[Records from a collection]
Content starts

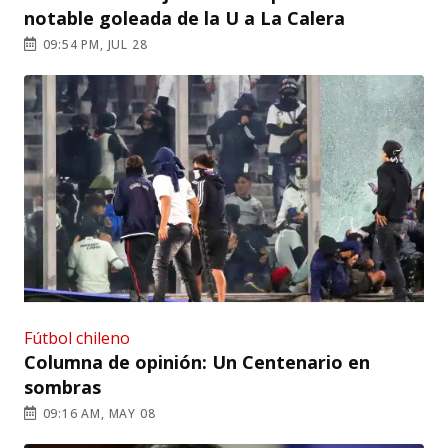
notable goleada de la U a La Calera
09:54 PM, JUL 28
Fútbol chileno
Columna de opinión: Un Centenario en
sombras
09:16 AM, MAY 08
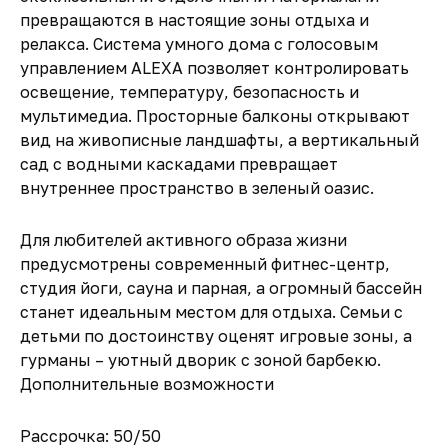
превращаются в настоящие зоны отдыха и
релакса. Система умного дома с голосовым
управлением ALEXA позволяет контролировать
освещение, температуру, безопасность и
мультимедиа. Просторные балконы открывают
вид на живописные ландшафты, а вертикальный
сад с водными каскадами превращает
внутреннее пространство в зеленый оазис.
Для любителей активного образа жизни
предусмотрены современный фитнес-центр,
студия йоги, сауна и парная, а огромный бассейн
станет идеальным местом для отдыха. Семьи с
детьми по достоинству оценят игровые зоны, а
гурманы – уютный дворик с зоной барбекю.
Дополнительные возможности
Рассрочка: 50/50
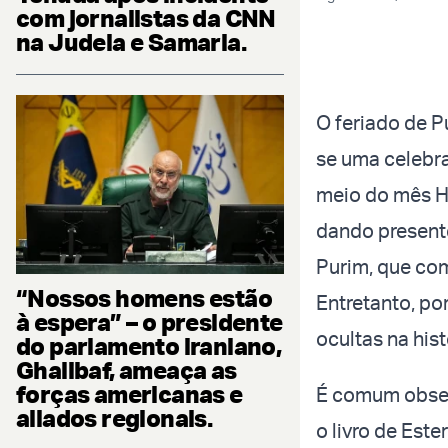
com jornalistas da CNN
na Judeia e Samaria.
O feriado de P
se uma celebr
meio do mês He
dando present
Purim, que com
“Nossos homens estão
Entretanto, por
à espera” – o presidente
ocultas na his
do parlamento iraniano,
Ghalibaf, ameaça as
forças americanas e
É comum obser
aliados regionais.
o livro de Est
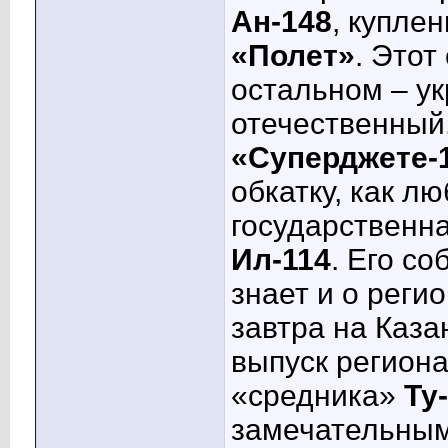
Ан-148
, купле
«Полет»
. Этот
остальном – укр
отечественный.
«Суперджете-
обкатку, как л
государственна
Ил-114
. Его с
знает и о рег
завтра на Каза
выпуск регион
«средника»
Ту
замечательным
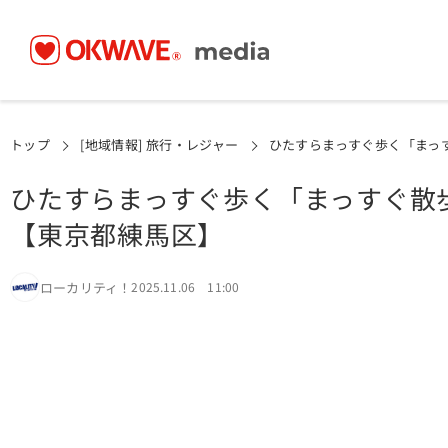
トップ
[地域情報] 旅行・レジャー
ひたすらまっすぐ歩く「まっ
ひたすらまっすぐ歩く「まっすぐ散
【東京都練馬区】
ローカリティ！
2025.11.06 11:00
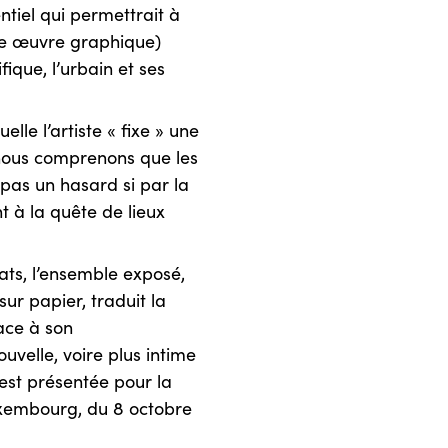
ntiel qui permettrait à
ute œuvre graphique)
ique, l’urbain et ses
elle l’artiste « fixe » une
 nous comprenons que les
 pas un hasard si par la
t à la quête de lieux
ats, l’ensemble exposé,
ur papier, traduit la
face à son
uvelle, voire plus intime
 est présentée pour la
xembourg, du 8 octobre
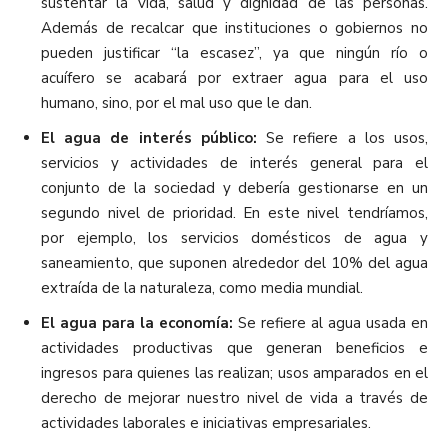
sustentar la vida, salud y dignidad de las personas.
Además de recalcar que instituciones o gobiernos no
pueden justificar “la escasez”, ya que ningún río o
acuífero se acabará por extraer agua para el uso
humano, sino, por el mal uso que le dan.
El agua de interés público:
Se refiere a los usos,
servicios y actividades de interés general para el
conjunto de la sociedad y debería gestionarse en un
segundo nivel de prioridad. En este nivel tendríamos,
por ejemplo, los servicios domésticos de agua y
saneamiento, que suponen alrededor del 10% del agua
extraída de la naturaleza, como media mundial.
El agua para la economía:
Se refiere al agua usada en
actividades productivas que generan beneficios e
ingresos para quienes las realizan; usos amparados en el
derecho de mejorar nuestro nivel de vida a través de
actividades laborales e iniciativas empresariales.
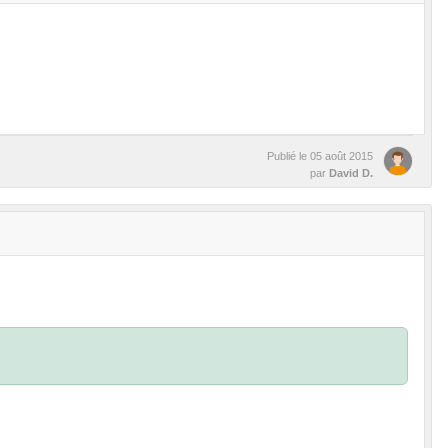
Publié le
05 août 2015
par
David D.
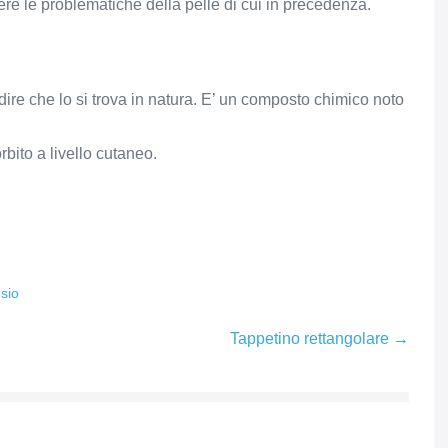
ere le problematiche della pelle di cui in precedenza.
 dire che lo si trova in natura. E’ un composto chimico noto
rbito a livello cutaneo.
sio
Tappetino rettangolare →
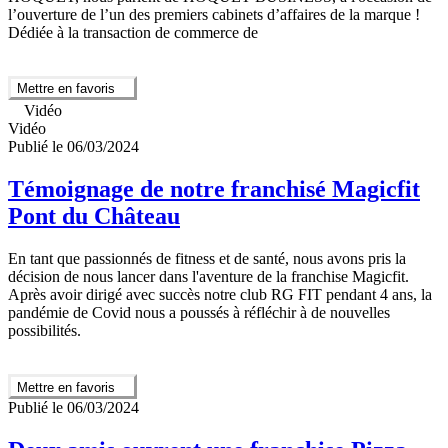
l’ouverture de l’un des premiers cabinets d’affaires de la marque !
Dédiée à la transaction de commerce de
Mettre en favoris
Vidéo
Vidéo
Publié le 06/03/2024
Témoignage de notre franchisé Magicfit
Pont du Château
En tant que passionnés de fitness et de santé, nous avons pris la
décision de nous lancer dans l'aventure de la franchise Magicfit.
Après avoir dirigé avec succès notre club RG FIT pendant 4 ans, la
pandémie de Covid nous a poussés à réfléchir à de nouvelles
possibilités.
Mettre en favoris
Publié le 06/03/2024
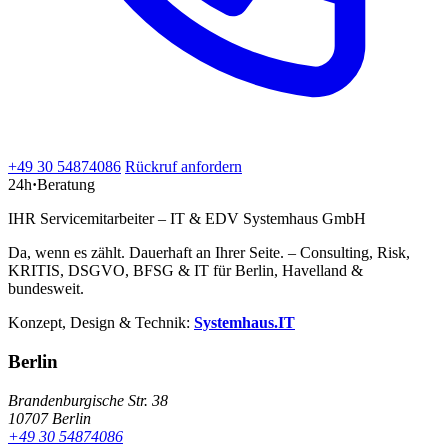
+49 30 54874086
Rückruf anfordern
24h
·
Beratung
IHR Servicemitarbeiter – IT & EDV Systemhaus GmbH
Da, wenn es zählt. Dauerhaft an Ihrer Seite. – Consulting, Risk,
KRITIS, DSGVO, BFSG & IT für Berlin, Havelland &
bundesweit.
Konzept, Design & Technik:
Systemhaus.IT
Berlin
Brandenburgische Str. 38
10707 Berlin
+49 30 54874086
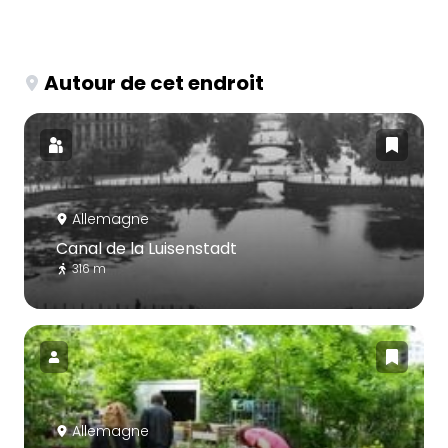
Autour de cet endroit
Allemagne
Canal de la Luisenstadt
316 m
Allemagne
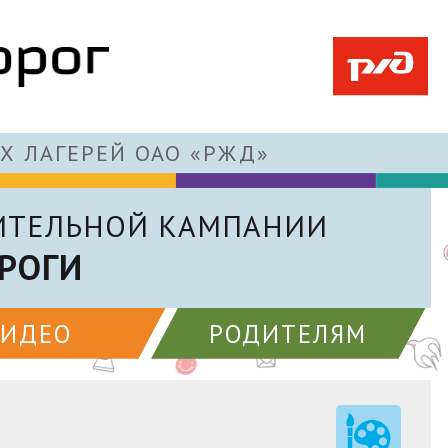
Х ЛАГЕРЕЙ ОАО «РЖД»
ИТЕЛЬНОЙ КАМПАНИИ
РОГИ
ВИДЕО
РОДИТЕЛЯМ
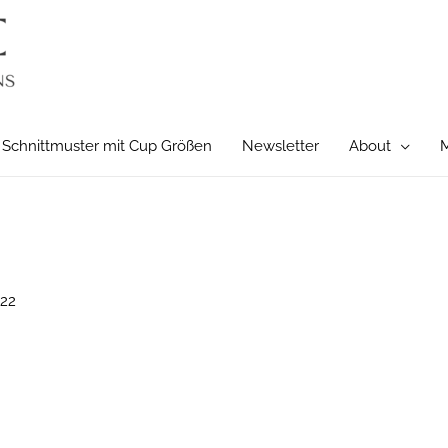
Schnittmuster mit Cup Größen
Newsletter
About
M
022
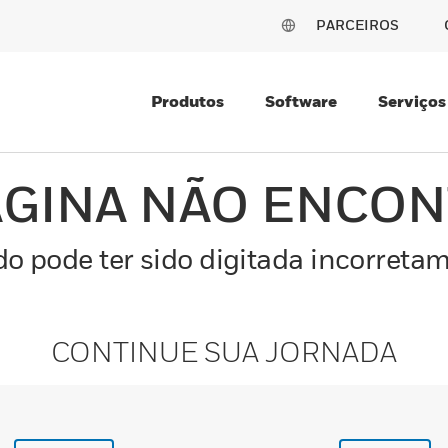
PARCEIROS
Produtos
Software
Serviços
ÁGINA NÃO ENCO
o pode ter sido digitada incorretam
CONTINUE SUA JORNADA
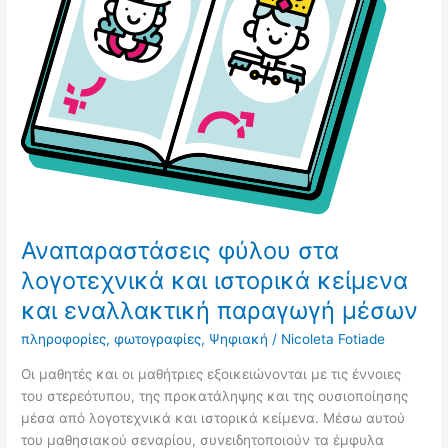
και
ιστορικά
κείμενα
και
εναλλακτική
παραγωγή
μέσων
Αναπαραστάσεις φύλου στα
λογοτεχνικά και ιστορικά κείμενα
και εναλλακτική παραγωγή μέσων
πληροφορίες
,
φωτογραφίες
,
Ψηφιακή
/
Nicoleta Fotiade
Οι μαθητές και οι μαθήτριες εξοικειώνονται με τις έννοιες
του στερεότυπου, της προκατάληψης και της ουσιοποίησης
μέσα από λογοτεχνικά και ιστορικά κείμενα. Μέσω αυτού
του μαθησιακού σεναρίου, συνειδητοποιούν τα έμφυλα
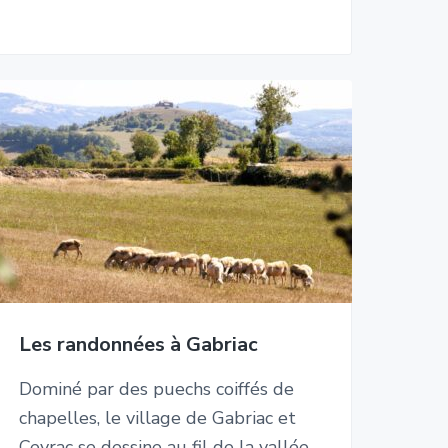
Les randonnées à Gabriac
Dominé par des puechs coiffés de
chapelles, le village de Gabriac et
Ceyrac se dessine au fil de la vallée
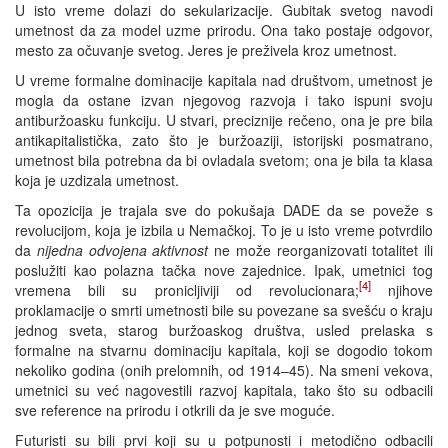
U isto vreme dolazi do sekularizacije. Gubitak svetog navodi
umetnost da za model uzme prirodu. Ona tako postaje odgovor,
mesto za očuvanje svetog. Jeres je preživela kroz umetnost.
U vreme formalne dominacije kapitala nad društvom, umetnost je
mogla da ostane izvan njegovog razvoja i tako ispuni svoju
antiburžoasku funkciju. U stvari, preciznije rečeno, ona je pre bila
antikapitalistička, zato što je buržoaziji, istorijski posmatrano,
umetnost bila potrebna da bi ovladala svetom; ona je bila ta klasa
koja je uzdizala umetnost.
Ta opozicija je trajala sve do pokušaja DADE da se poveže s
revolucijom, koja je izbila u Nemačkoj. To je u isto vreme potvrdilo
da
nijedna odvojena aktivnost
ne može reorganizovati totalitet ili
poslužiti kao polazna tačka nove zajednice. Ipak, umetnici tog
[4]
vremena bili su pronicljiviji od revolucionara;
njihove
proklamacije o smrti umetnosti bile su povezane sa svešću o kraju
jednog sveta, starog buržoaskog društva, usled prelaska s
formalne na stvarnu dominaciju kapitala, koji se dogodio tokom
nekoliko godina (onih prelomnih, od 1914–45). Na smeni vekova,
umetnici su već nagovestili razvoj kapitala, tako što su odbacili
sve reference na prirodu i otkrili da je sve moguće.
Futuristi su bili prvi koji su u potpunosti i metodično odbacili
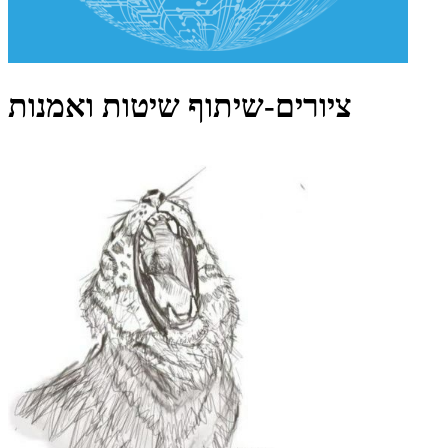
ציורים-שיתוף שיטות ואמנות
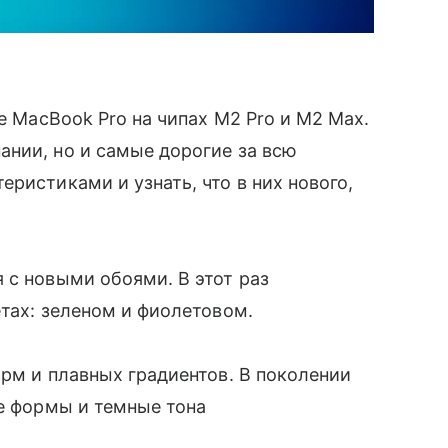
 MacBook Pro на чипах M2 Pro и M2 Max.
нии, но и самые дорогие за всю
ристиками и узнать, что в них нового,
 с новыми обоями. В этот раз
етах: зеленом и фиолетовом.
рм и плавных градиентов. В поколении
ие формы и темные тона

Content ends

**Description of the task**
Although the records contain pictures, only their text should be repeated, exactly as it appears.

**Written response**
notable goleada de la U a La Calera
09:54 PM, JUL 28
Fútbol chileno
Columna de opinión: Un Centenario en
sombras
09:16 AM, MAY 08
превращаются в настоящие зоны отдыха и
релакса. Система умного дома с голосовым
управлением ALEXA позволяет контролировать
освещение, температуру, безопасность и
мультимедиа. Просторные балконы открывают
вид на живописные ландшафты, а вертикальный
сад с водными каскадами превращает
внутреннее пространство в зеленый оазис.
Для любителей активного образа жизни
предусмотрены современный фитнес-центр,
студия йоги, сауна и парная, а огромный бассейн
станет идеальным местом для отдыха. Семьи с
детьми по достоинству оценят игровые зоны, а
гурманы – уютный дворик с зоной барбекю.
Дополнительные возможности
Рассрочка: 50/50
com jornalistas da CNN
na Judeia e Samaria.
O feriado de P
se uma celebr
meio do mês He
dando present
Purim, que com
“Nossos homens estão
Entretanto, por
à espera” – o presidente
ocultas na his
do parlamento iraniano,
Ghalibaf, ameaça as
forças americanas e
É comum obser
aliados regionais.
o livro de Est
Ан-148
, купле
«Полет»
. Этот
остальном – укр
отечественный.
«Суперджете-
обкатку, как л
государственна
Ил-114
. Его с
знает и о рег
завтра на Каза
выпуск регион
«средника»
Ту
замечательным
トップ
[地域情報] 旅行・レジャー
ひたすらまっすぐ歩く「まっ
ひたすらまっすぐ歩く「まっすぐ散
【東京都練馬区】
ローカリティ！
2025.11.06 11:00
ntiel qui permettrait à
ute œuvre graphique)
ique, l’urbain et ses
elle l’artiste « fixe » une
 nous comprenons que les
 pas un hasard si par la
t à la quête de lieux
ats, l’ensemble exposé,
ur papier, traduit la
face à son
uvelle, voire plus intime
 est présentée pour la
xembourg, du 8 octobre
sustentar la vida, salud y dignidad de las personas.
Además de recalcar que instituciones o gobiernos no
pueden justificar “la escasez”, ya que ningún río o
acuífero se acabará por extraer agua para el uso
humano, sino, por el mal uso que le dan.
El agua de interés público:
Se refiere a los usos,
servicios y actividades de interés general para el
conjunto de la sociedad y debería gestionarse en un
segundo nivel de prioridad. En este nivel tendríamos,
por ejemplo, los servicios domésticos de agua y
saneamiento, que suponen alrededor del 10% del agua
extraída de la naturaleza, como media mundial.
El agua para la economía:
Se refiere al agua usada en
actividades productivas que generan beneficios e
ingresos para quienes las realizan; usos amparados en el
derecho de mejorar nuestro nivel de vida a través de
actividades laborales e iniciativas empresariales.
Publié le
05 août 2015
par
David D.
ere le problematiche della pelle di cui in precedenza.
 dire che lo si trova in natura. E’ un composto chimico noto
rbito a livello cutaneo.
sio
Tappetino rettangolare →
l’ouverture de l’un des premiers cabinets d’affaires de la marque !
Dédiée à la transaction de commerce de
Mettre en favoris
Vidéo
Vidéo
Publié le 06/03/2024
Témoignage de notre franchisé Magicfit
Pont du Château
En tant que passionnés de fitness et de santé, nous avons pris la
décision de nous lancer dans l'aventure de la franchise Magicfit.
Après avoir dirigé avec succès notre club RG FIT pendant 4 ans, la
pandémie de Covid nous a poussés à réfléchir à de nouvelles
possibilités.
Mettre en favoris
Publié le 06/03/2024
+49 30 54874086
Rückruf anfordern
24h
·
Beratung
IHR Servicemitarbeiter – IT & EDV Systemhaus GmbH
Da, wenn es zählt. Dauerhaft an Ihrer Seite. – Consulting, Risk,
KRITIS, DSGVO, BFSG & IT für Berlin, Havelland &
bundesweit.
Konzept, Design & Technik:
Systemhaus.IT
Berlin
Brandenburgische Str. 38
10707 Berlin
+49 30 54874086
Autour de cet endroit
Allemagne
Canal de la Luisenstadt
316 m
Allemagne
Х ЛАГЕРЕЙ ОАО «РЖД»
ИТЕЛЬНОЙ КАМПАНИИ
РОГИ
ВИДЕО
РОДИТЕЛЯМ
Schnittmuster mit Cup Größen
Newsletter
About
M
022
PARCEIROS
Produtos
Software
Serviços
ÁGINA NÃO ENCO
o pode ter sido digitada incorretam
CONTINUE SUA JORNADA
και
ιστορικά
κείμενα
και
εναλλακτική
παραγωγή
μέσων
Αναπαραστάσεις φύλου στα
λογοτεχνικά και ιστορικά κείμενα
και εναλλακτική παραγωγή μέσων
πληροφορίες
,
φωτογραφίες
,
Ψηφιακή
/
Nicoleta Fotiade
Οι μαθητές και οι μαθήτριες εξοικειώνονται με τις έννοιες
του στερεότυπου, της προκατάληψης και της ουσιοποίησης
μέσα από λογοτεχνικά και ιστορικά κείμενα. Μέσω αυτού
του μαθησιακού σεναρίου, συνειδητοποιούν τα έμφυλα
Les randonnées à Gabriac
Dominé par des puechs coiffés de
chapelles, le village de Gabriac et
Ceyrac se dessine au fil de la vallée
U isto vreme dolazi do sekularizacije. Gubitak svetog navodi
umetnost da za model uzme prirodu. Ona tako postaje odgovor,
mesto za očuvanje svetog. Jeres je preživela kroz umetnost.
U vreme formalne dominacije kapitala nad društvom, umetnost je
mogla da ostane izvan njegovog razvoja i tako ispuni svoju
antiburžoasku funkciju. U stvari, preciznije rečeno, ona je pre bila
antikapitalistička, zato što je buržoaziji, istorijski posmatrano,
umetnost bila potrebna da bi ovladala svetom; ona je bila ta klasa
koja je uzdizala umetnost.
Ta opozicija je trajala sve do pokušaja DADE da se poveže s
revolucijom, koja je izbila u Nemačkoj. To je u isto vreme potvrdilo
da
nijedna odvojena aktivnost
ne može reorganizovati totalitet ili
poslužiti kao polazna tačka nove zajednice. Ipak, umetnici tog
[4]
vremena bili su pronicljiviji od revolucionara;
njihove
proklamacije o smrti umetnosti bile su povezane sa svešću o kraju
jednog sveta, starog buržoaskog društva, usled prelaska s
formalne na stvarnu dominaciju kapitala, koji se dogodio tokom
nekoliko godina (onih prelomnih, od 1914–45). Na smeni vekova,
umetnici su već nagovestili razvoj kapitala, tako što su odbacili
sve reference na prirodu i otkrili da je sve moguće.
Futuristi su bili prvi koji su u potpunosti i metodično odbacili
ציורים-שיתוף שיטות ואמנות
 MacBook Pro на чипах M2 Pro и M2 Max.
нии, но и самые дорогие за всю
ристиками и узнать, что в них нового,
 с новыми обоями. В этот раз
етах: зеленом и фиолетовом.
рм и плавных градиентов. В поколении
ие формы и темные тона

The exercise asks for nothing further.